Trem da meia-noite
A porta está entreaberta, empurro a mesma que range ao me dar passagem para o ambiente mal iluminado. As janelas estão à mostra, as cortinas não estão fechadas, mas o claro da lua cheia que prevalece do lado de fora não é suficiente para iluminar a sala de banho. Meus sapatos fazem barulho no chão de madeira conforme caminho até a banheira no centro do ambiente. Todo o alvoroço e burburinho das pessoas no exterior do ambiente são como um volume mudo de TV para mim agora.
Acho que encheram a banheira demais. O pensamento inocente me assombra. Escuto um "plock" de instante em instante a cada vez que uma gota escorrega na borda branca e cai de encontro ao piso onde já se formou uma pequena poça d'água.

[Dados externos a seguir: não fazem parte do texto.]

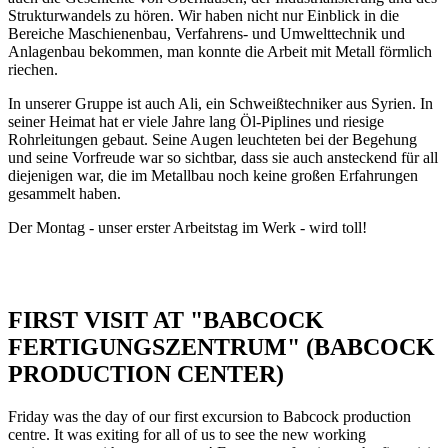
Strukturwandels zu hören. Wir haben nicht nur Einblick in die
Bereiche Maschienenbau, Verfahrens- und Umwelttechnik und
Anlagenbau bekommen, man konnte die Arbeit mit Metall förmlich
riechen.
In unserer Gruppe ist auch Ali, ein Schweißtechniker aus Syrien. In
seiner Heimat hat er viele Jahre lang Öl-Piplines und riesige
Rohrleitungen gebaut. Seine Augen leuchteten bei der Begehung
und seine Vorfreude war so sichtbar, dass sie auch ansteckend für all
diejenigen war, die im Metallbau noch keine großen Erfahrungen
gesammelt haben.
Der Montag - unser erster Arbeitstag im Werk - wird toll!
FIRST VISIT AT "BABCOCK
FERTIGUNGSZENTRUM" (BABCOCK
PRODUCTION CENTER)
Friday was the day of our first excursion to Babcock production
centre. It was exiting for all of us to see the new working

Meu coração está na garganta, pulsando rápido. Meu corpo está quente, muito quente, mas não estou com febre. Paro ao lado da banheira e olho para seu interior. Minha expressão deve ser de horror no momento. O "plock" das gotas ainda é constante. Talvez eu nunca mais consiga ouvir esse som sem me lembrar do que estou vendo agora.
Azul dissolve na água esbranquiçada de cor leitosa, e um pouco de vermelho também se espalha por ela. Não sei se foi bom ou ruim, mas funcionários interceptaram Jooheon no corredor para dar informações sobre Minhyuk, e eu acabei por entrar sozinha no ambiente. Fico de joelhos, como se um peso estivesse sobre os meus ombros me impulsionando para o chão. Sinto meu peito arder. Ainda me lembro do abraço apertado e de afeto exacerbado que ele me deu a última vez que nos vimos. Seguro no tecido da blusa e puxo seu corpo para cima, emergindo-o. O barulho da água é torturante.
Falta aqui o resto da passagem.